Impact of dollar index and U.S. yields
The 10-year U.S. Treasury yield spiked to 4.48% on November 6, signaling investor concern over potential inflation and increased government borrowing. However, on November 7, yields declined slightly as market expectations shifted toward a more dovish stance from the Fed. As yields fell, the Dollar Index—which had jumped to its highest point since July at 105.44—also pulled back. Lower yields generally make dollar-denominated assets like silver more attractive for investors outside the U.S., aiding silver’s recovery.

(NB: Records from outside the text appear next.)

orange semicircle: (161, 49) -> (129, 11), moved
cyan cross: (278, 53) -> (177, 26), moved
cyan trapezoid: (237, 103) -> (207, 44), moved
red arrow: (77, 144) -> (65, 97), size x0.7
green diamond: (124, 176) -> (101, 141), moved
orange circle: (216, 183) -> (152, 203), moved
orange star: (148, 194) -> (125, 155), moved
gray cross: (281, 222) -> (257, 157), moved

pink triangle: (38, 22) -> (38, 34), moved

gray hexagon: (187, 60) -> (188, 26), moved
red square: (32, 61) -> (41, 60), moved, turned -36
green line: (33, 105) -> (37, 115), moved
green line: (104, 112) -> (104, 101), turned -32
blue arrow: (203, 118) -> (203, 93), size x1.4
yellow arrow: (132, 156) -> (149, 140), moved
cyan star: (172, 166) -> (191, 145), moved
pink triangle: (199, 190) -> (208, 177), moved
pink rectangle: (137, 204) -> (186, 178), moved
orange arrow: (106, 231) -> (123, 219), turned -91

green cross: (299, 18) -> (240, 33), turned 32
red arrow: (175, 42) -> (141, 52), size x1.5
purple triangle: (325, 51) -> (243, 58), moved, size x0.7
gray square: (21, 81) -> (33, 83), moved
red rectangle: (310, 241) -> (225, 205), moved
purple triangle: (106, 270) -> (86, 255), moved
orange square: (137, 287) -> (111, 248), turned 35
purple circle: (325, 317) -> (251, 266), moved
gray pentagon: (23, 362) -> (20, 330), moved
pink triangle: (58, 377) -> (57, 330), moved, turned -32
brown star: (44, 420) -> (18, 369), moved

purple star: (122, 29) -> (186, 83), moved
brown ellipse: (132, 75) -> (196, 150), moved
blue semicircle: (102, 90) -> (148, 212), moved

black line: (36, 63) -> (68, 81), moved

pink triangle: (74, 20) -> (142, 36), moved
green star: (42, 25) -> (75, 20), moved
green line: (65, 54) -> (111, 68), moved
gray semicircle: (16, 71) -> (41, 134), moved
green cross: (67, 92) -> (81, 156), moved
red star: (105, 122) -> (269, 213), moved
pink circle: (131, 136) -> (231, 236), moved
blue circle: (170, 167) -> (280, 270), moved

International developments and data
Several global economic events have added complexity to silver trading. The Bank of England recently lowered its benchmark rate by 25 basis points to 4.75%, while cautioning against any rapid rate cuts in the future given the UK’s budget constraints and inflationary pressures. The Bank’s decision has caused bond yields to rise in the UK, demanding higher rates to compensate for increased government borrowing.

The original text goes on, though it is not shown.